**MATERIAL FOR THIS TASK**
Content starts
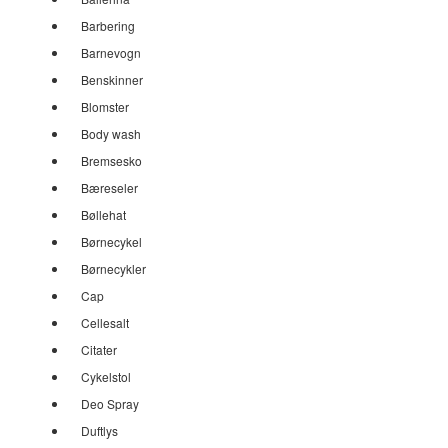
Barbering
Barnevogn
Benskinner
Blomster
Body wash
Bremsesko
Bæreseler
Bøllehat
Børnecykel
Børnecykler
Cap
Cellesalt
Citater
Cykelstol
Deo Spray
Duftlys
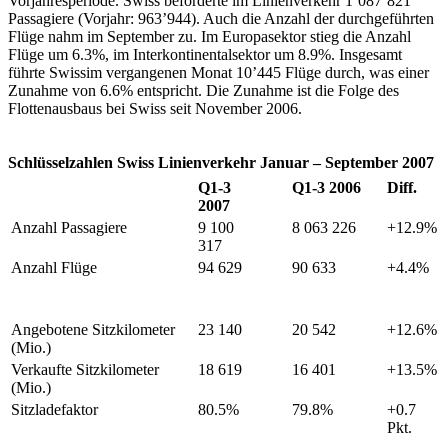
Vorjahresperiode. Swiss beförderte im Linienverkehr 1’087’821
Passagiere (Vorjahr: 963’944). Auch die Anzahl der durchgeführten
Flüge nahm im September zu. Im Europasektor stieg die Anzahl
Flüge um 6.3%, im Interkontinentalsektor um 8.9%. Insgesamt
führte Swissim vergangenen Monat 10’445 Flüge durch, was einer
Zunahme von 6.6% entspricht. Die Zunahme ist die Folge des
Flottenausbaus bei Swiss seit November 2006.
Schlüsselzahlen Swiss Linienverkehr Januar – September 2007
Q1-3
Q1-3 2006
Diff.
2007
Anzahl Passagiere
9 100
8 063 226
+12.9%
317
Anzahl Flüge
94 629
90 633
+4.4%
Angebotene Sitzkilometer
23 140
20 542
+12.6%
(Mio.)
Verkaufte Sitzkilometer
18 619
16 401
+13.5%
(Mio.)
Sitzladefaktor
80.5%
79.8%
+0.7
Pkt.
Content ends
**EXERCISE DIRECTIONS**
Your copy should hold each line above exactly and no pictures at all.

**YOUR SOLUTION**
Barbering
Barnevogn
Benskinner
Blomster
Body wash
Bremsesko
Bæreseler
Bøllehat
Børnecykel
Børnecykler
Cap
Cellesalt
Citater
Cykelstol
Deo Spray
Duftlys
Vorjahresperiode. Swiss beförderte im Linienverkehr 1’087’821
Passagiere (Vorjahr: 963’944). Auch die Anzahl der durchgeführten
Flüge nahm im September zu. Im Europasektor stieg die Anzahl
Flüge um 6.3%, im Interkontinentalsektor um 8.9%. Insgesamt
führte Swissim vergangenen Monat 10’445 Flüge durch, was einer
Zunahme von 6.6% entspricht. Die Zunahme ist die Folge des
Flottenausbaus bei Swiss seit November 2006.
Schlüsselzahlen Swiss Linienverkehr Januar – September 2007
Q1-3
Q1-3 2006
Diff.
2007
Anzahl Passagiere
9 100
8 063 226
+12.9%
317
Anzahl Flüge
94 629
90 633
+4.4%
Angebotene Sitzkilometer
23 140
20 542
+12.6%
(Mio.)
Verkaufte Sitzkilometer
18 619
16 401
+13.5%
(Mio.)
Sitzladefaktor
80.5%
79.8%
+0.7
Pkt.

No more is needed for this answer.